Part 3: DNA Design Challenge

3.1 Choose Your Protein

Protein chosen: Superfolder Green Fluorescent Protein (sfGFP)

Why: sfGFP is a robust, rapidly maturing fluorescent protein derived from Aequorea victoria (Pédelacq et al., 2005).
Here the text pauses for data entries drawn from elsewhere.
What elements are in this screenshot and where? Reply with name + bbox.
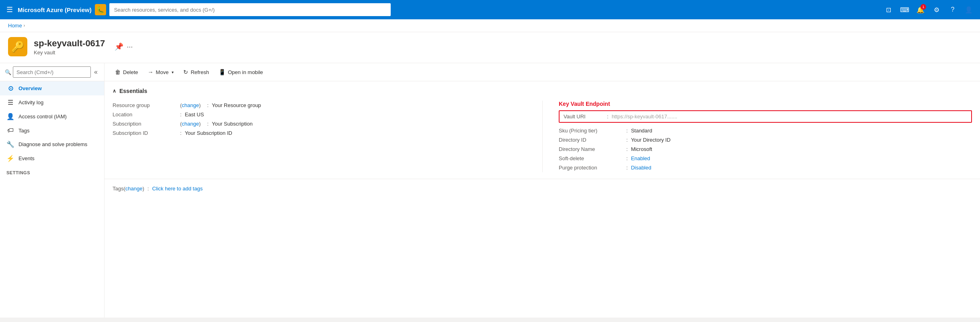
notifications-icon-btn[interactable]: 🔔 1: [914, 3, 927, 16]
refresh-label: Refresh: [191, 69, 209, 75]
tags-change-link[interactable]: change: [125, 186, 143, 192]
refresh-button[interactable]: ↻ Refresh: [179, 66, 213, 78]
essentials-row-soft-delete: Soft-delete : Enabled: [559, 154, 972, 163]
subscription-id-label: Subscription ID: [113, 130, 177, 136]
resource-subtitle: Key vault: [34, 50, 105, 56]
kv-endpoint-box: Vault URI : https://sp-keyvault-0617....…: [559, 110, 972, 123]
events-icon: ⚡: [6, 155, 14, 162]
kv-endpoint-title: Key Vault Endpoint: [559, 101, 972, 107]
essentials-row-purge-protection: Purge protection : Disabled: [559, 163, 972, 172]
portal-icon-btn[interactable]: ⊡: [882, 3, 895, 16]
sidebar-item-tags[interactable]: 🏷 Tags: [0, 124, 104, 137]
essentials-row-subscription-id: Subscription ID : Your Subscription ID: [113, 128, 526, 138]
pin-icon[interactable]: 📌: [115, 42, 123, 51]
open-mobile-button[interactable]: 📱 Open in mobile: [215, 66, 267, 78]
tags-section: Tags (change) : Click here to add tags: [105, 179, 980, 198]
sku-value: Standard: [631, 128, 652, 134]
settings-icon-btn[interactable]: ⚙: [930, 3, 943, 16]
sidebar-section-settings: Settings: [0, 165, 104, 177]
sidebar-item-diagnose[interactable]: 🔧 Diagnose and solve problems: [0, 137, 104, 151]
essentials-header: ∧ Essentials: [113, 88, 972, 94]
toolbar: 🗑 Delete → Move ▾ ↻ Refresh 📱 Open in mo…: [105, 63, 980, 81]
sidebar-item-access-control[interactable]: 👤 Access control (IAM): [0, 109, 104, 124]
purge-protection-value[interactable]: Disabled: [631, 165, 652, 171]
essentials-row-resource-group: Resource group (change) : Your Resource …: [113, 101, 526, 110]
delete-icon: 🗑: [115, 69, 121, 75]
sidebar-item-label: Tags: [18, 128, 29, 134]
purge-protection-label: Purge protection: [559, 165, 623, 171]
cloud-shell-icon-btn[interactable]: ⌨: [898, 3, 911, 16]
app-title: Microsoft Azure (Preview): [18, 6, 92, 13]
sidebar-item-events[interactable]: ⚡ Events: [0, 151, 104, 165]
global-search-input[interactable]: [109, 3, 391, 16]
more-options-icon[interactable]: ···: [127, 43, 133, 51]
essentials-grid: Resource group (change) : Your Resource …: [113, 101, 972, 172]
essentials-row-sku: Sku (Pricing tier) : Standard: [559, 126, 972, 135]
delete-label: Delete: [123, 69, 138, 75]
sidebar-item-label: Diagnose and solve problems: [18, 141, 87, 147]
resource-group-colon: (change): [180, 102, 201, 108]
essentials-row-directory-id: Directory ID : Your Directory ID: [559, 135, 972, 144]
essentials-right: Key Vault Endpoint Vault URI : https://s…: [542, 101, 972, 172]
delete-button[interactable]: 🗑 Delete: [111, 66, 142, 78]
help-icon-btn[interactable]: ?: [946, 3, 959, 16]
tags-add-link[interactable]: Click here to add tags: [152, 186, 203, 192]
open-mobile-label: Open in mobile: [228, 69, 263, 75]
resource-group-label: Resource group: [113, 102, 177, 108]
access-control-icon: 👤: [6, 113, 14, 120]
sidebar-item-label: Overview: [18, 85, 42, 91]
sku-label: Sku (Pricing tier): [559, 128, 623, 134]
essentials-row-directory-name: Directory Name : Microsoft: [559, 144, 972, 154]
move-dropdown-icon: ▾: [172, 70, 174, 74]
sidebar-search-input[interactable]: [13, 66, 91, 78]
subscription-label: Subscription: [113, 121, 177, 127]
vault-uri-label: Vault URI: [564, 114, 604, 120]
content-area: 🗑 Delete → Move ▾ ↻ Refresh 📱 Open in mo…: [105, 63, 980, 318]
tags-label: Tags: [113, 186, 123, 192]
move-label: Move: [156, 69, 169, 75]
top-navigation: ☰ Microsoft Azure (Preview) 🐛 ⊡ ⌨ 🔔 1 ⚙ …: [0, 0, 980, 19]
resource-group-value: Your Resource group: [212, 102, 261, 108]
refresh-icon: ↻: [183, 69, 188, 75]
hamburger-menu-icon[interactable]: ☰: [5, 4, 14, 16]
move-button[interactable]: → Move ▾: [144, 66, 178, 78]
directory-name-label: Directory Name: [559, 146, 623, 152]
directory-id-value: Your Directory ID: [631, 137, 671, 143]
sidebar-search-container: 🔍 «: [0, 63, 104, 81]
activity-log-icon: ☰: [6, 99, 14, 106]
mobile-icon: 📱: [219, 69, 226, 75]
top-nav-icons: ⊡ ⌨ 🔔 1 ⚙ ? 👤: [882, 3, 975, 16]
sidebar-item-label: Access control (IAM): [18, 114, 67, 120]
resource-header: 🔑 sp-keyvault-0617 Key vault 📌 ···: [0, 32, 980, 63]
resource-title: sp-keyvault-0617: [34, 38, 105, 49]
account-icon-btn[interactable]: 👤: [962, 3, 975, 16]
resource-title-group: sp-keyvault-0617 Key vault: [34, 38, 105, 56]
breadcrumb-separator: ›: [24, 23, 25, 28]
soft-delete-value[interactable]: Enabled: [631, 155, 650, 161]
sidebar-item-label: Events: [18, 155, 35, 161]
main-layout: 🔍 « ⊙ Overview ☰ Activity log 👤 Access c…: [0, 63, 980, 318]
sidebar-item-label: Activity log: [18, 99, 43, 105]
directory-id-label: Directory ID: [559, 137, 623, 143]
essentials-left: Resource group (change) : Your Resource …: [113, 101, 542, 172]
diagnose-icon: 🔧: [6, 140, 14, 148]
bug-icon[interactable]: 🐛: [95, 4, 106, 15]
breadcrumb-home-link[interactable]: Home: [8, 23, 22, 29]
essentials-section: ∧ Essentials Resource group (change) : Y…: [105, 81, 980, 179]
sidebar-collapse-button[interactable]: «: [92, 68, 99, 76]
location-label: Location: [113, 111, 177, 118]
subscription-id-value: Your Subscription ID: [185, 130, 232, 136]
tags-icon: 🏷: [6, 127, 14, 134]
resource-icon: 🔑: [8, 37, 27, 56]
sidebar-item-activity-log[interactable]: ☰ Activity log: [0, 95, 104, 109]
notification-badge: 1: [921, 4, 926, 10]
subscription-change-link[interactable]: change: [182, 121, 199, 127]
sidebar-item-overview[interactable]: ⊙ Overview: [0, 81, 104, 95]
vault-uri-value: https://sp-keyvault-0617.......: [612, 114, 677, 120]
essentials-chevron-icon[interactable]: ∧: [113, 88, 116, 94]
resource-group-change-link[interactable]: change: [182, 102, 199, 108]
essentials-title: Essentials: [119, 88, 147, 94]
directory-name-value: Microsoft: [631, 146, 652, 152]
breadcrumb: Home ›: [0, 19, 980, 32]
sidebar: 🔍 « ⊙ Overview ☰ Activity log 👤 Access c…: [0, 63, 105, 318]
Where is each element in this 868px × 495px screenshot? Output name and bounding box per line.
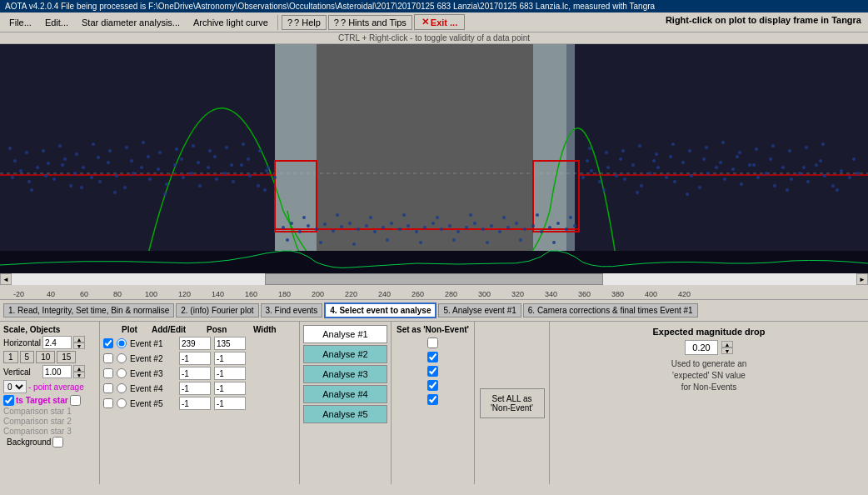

It is widely used in synthetic biology as a reporter—when expressed in cells, it fluoresces bright green under blue/UV light, enabling real-time visualization of gene expression, protein localization, and cell tracking. Its “superfolder” mutations improve folding efficiency in diverse hosts (including E. coli), making it ideal for expression experiments. It also connects directly to Part 4, where we build an expression cassette to make E. coli glow green.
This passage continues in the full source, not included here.